Chief Executive Debbie White said that the company was trading well and in line with expectations for 2018, and that the debt reduction plan, first floated in a refinancing in April, had government support.
But the moves add to a sense of crisis around the company, whose value has slumped from over a billion pounds in 2014 to just 9.7 million pounds ($12.4 million).
Carillion’s (CLLN.L) collapse in a mass of debt and pensions dues in January forced the government to step in to guarantee services ranging from roadworks to school meals and led to a parliamentary inquiry into the extent to which private companies should be running essential services.
Prime Minister Theresa May faces a 148 million pound bill from the collapse, according to estimates from the National Audit Office and her government now wants the likes of Serco (SRP.L) and Capita (CPI.L) to show that contracts can be transferred to peers if they fail.
“We monitor the financial health of all of our strategic suppliers, including Interserve, and have regular discussions with the company’s management,” a spokesperson for the British government’s Cabinet Office said in an emailed statement, adding that it does not believe that any of its strategic suppliers are in a comparable position to Carillion.
Interserve’s combined credit score, which measures on a scale of 100 to 1 how likely a company is to default on its debts in the next year, was “1”, according to Refinitiv Eikon data, indicating it was expected to default.
“While trading is in line we believe that it is hard for Interserve to get credit insurance or win new contracts, given the current environment and its leverage,” Liberum analyst Joe Brent, said.
“We struggle to see any scenario, which leaves much, or any value, for the current equity … valuation is close to irrelevant given the financial risks.”
Shares closed over 53 percent lower at 11.5 pence on Monday.
(Graphic: Carillion peers still reeling after high profile collapse - tmsnrt.rs/2zQ2YQe)
Interserve, which maintains eight out of 10 of Britain’s busiest railway stations and cleans 2,490 London Underground carriages every evening, warned in November that its debt would rise more than expected this year.
It said then that it expected year-end net debt in a range of 625 million pounds to 650 million pounds ($795-$830 million), citing project delays and a weak construction market.
Sky News reported on Monday that the firm’s creditors had hired Lazard to advise on the terms of a 600 million pound rescue deal.
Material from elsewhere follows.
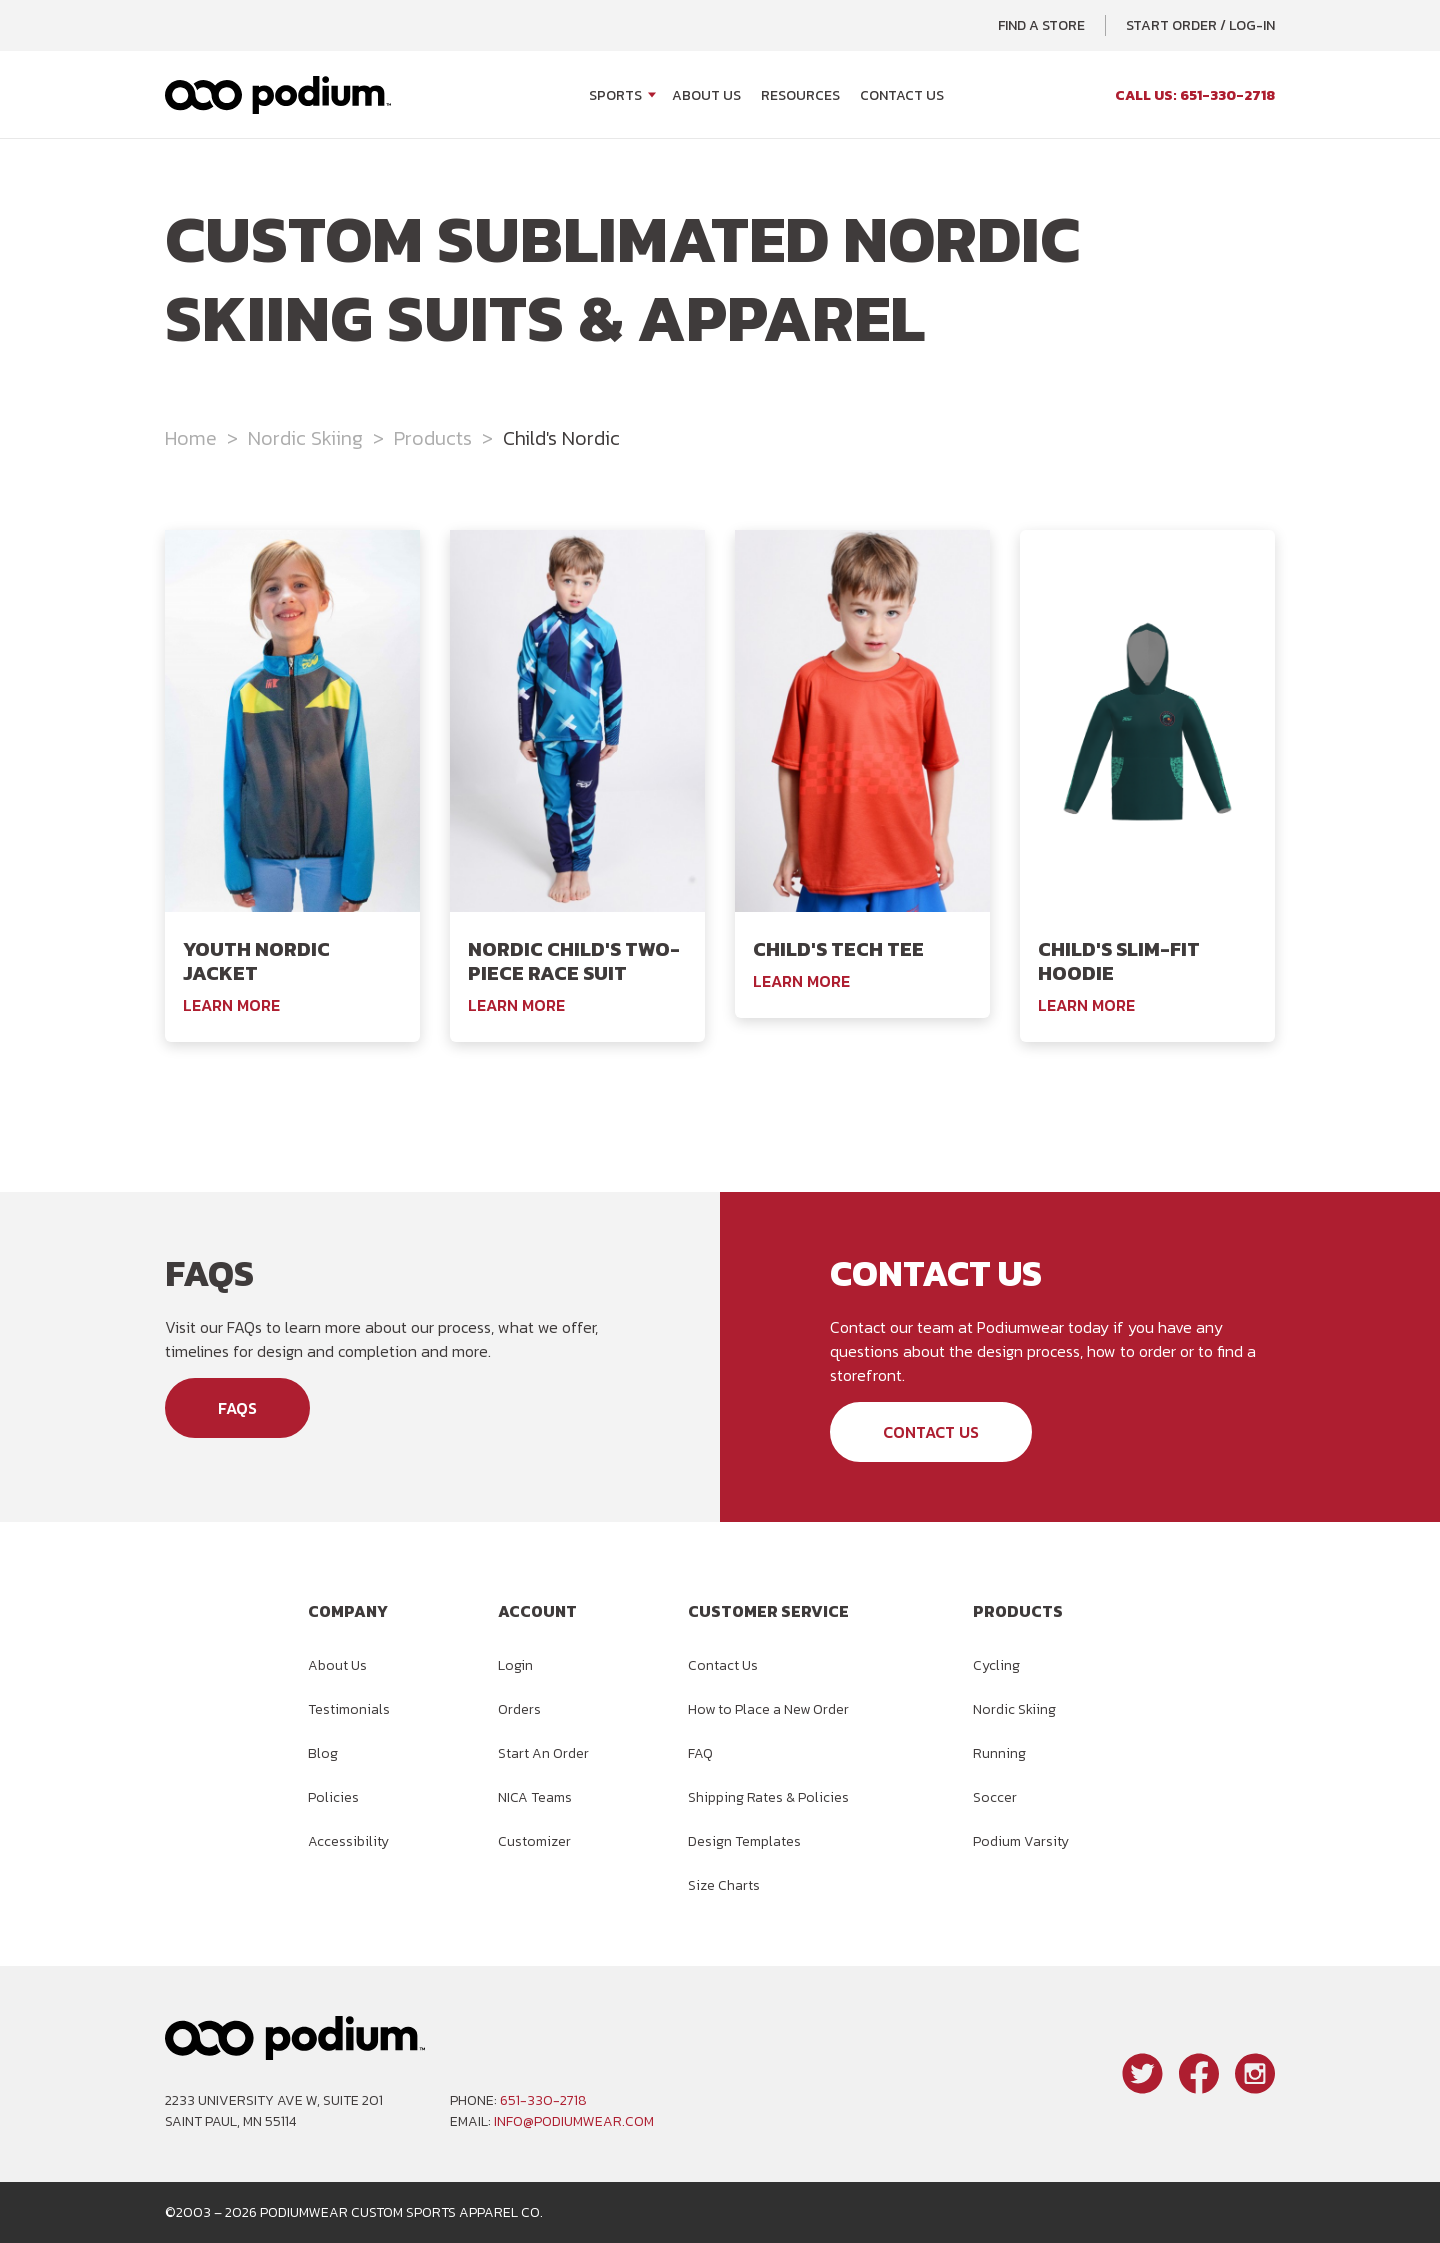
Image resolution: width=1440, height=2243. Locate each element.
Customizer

Lazard and Interserve did not immediately respond to a request for comment on the report.
Separately, the BBC cited sources close to Interserve’s creditors as saying that lenders recognized they may have to write off some of the loans to stave off a collapse but still supported company management.
UK trade union Unite, which has 1,200 members working at the firm, said it would support opposition Labour Party proposals to ban the company from bidding for public contracts until its future is clear, also calling for ministers to lay out contingency plans.
“We could be facing Carillion Mark Two,” Unite assistant general secretary Gail Cartmail said.
Another major contractor, Kier Group (KIE.L), announced a surprise plan two weeks ago to tap shareholders for 264 million pounds, blaming the reluctance of banks to lend to builders.
Danish support services company ISS (ISS.CO) on Monday announced its own plan to raise up to 2.5 billion Danish crowns ($381 million) from selling businesses.
“The phrase ‘too big to fail’ will inevitably be trotted out (for Interserve),” said Julie Palmer, a partner at restructuring consultants Begbies Traynor.
“But it is going to be sensible management and sound financially grounded decisions that help this giant of a company survive long-term. It can’t just keep receiving financial adrenaline through rescue packages.”